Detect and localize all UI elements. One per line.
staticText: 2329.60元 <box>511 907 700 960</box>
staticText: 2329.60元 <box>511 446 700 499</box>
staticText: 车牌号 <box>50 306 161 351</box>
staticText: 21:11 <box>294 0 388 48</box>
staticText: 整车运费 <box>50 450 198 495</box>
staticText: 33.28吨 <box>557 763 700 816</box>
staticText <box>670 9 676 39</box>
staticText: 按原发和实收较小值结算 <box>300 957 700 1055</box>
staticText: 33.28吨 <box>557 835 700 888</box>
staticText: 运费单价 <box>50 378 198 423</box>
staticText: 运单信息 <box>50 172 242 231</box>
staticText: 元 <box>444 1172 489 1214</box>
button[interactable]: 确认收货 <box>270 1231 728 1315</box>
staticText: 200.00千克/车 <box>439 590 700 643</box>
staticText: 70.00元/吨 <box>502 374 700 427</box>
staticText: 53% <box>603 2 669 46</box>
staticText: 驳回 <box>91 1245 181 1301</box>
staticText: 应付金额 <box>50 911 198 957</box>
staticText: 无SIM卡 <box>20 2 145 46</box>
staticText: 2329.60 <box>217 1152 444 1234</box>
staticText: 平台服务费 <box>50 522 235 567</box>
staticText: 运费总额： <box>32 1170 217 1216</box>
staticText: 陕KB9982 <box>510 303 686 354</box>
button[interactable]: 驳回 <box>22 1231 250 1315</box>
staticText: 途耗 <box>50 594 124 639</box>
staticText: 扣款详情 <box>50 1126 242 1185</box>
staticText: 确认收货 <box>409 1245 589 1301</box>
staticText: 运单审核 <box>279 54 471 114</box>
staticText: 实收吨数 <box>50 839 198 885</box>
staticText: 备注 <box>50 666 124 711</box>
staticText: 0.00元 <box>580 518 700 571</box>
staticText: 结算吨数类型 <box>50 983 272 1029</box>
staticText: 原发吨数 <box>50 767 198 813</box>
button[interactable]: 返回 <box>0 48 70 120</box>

• [WHAT TO DO]:
Go line by line through the records above and copy each one containing "button".

• [SOLUTION]:
button[interactable]: 确认收货 <box>270 1231 728 1315</box>
button[interactable]: 驳回 <box>22 1231 250 1315</box>
button[interactable]: 返回 <box>0 48 70 120</box>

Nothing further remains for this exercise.